Pointing FSCrawler to a separate server for documents

bilpor · October 26, 2017, 11:02am

HI All,

I have FSCrawler working on a DEV box where the documents are located on the same server as FSCrawler and ElasticSearch. in the _settings.json file I just set the url to be my document location in the form "D:\MyDocs"

Now I'm moving elasticsearch and fscrawler onto a new server and placing the documents onto a seperate server. How should I format the value for url in my _settings.json file now?

I'm using FSCrawler 2.4

dadoonet · October 26, 2017, 11:14am

How do you normally access the documents from the server where FSCrawler is runing?

Is it a mounted point like Z:?

bilpor · October 26, 2017, 11:32am

It's a new dedicated server. we have never accessed the documents from here.

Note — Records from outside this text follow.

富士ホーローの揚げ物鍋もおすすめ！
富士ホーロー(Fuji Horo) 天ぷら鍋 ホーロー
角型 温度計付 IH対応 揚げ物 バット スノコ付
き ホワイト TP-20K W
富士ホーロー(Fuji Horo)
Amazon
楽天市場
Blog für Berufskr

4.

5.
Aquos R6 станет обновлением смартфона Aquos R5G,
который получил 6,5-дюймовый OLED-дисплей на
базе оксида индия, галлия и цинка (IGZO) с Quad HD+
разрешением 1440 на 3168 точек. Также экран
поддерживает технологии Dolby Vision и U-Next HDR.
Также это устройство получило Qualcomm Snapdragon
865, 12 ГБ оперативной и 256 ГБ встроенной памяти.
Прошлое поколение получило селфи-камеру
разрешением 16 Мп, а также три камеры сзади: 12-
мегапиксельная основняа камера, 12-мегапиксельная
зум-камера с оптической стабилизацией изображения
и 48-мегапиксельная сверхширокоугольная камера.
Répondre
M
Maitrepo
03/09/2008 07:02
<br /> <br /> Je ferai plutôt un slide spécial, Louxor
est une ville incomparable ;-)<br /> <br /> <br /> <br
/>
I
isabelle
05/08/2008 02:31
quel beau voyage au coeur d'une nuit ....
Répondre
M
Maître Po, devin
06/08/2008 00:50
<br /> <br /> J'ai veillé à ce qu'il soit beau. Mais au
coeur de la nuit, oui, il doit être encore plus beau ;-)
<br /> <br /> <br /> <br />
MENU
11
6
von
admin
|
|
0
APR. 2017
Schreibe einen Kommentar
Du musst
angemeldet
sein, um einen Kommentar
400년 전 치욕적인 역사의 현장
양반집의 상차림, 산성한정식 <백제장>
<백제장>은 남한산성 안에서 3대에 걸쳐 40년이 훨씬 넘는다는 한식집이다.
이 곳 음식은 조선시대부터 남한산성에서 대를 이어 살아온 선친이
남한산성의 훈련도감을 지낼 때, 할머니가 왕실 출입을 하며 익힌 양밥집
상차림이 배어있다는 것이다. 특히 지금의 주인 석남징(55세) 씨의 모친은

I don't really want to map a network drive from the server where FSCrawler will be installed to the server where the docs are stored. Our set up will be a three server solution Server 1 is our webserver. server 2 our document server and server 3 our search server.

dadoonet · October 26, 2017, 12:20pm

So you will run FSCrawler "locally" from server 2, right ?

I think you need to reindex everything sadly as I believe I'm using the full path to generate a unique id of folders and files:

doc.getPath().setRoot(SignTool.sign(dirname));

This id is used IIRC to check if folders have been removed.

bilpor · October 26, 2017, 12:34pm

Yes, I'm setting up from scratch so It's what I put in the url to gain access to the drive on the other server. I'm installing FSCrawler on the Elasticsearch Server. So it's going on server 3

All servers are windows server 2012 R2

bilpor · October 27, 2017, 9:36am

HI dadoonet.

I've been given the green light such that I can map the drive as a network drive. I've therefore done that (mapped as as E drive) so in my settings file I have set the URL to "E:\\" . HOwever now when I try and run fscrawler, I recieve a fatal error. Using --debug on the command it says : failed to create elasticsearch client. Elasticsearch is up and running and I can Kibana is reaching it fine.

dadoonet · October 27, 2017, 9:54am

May be run it with --debug option and paste the logs here? (formatted please)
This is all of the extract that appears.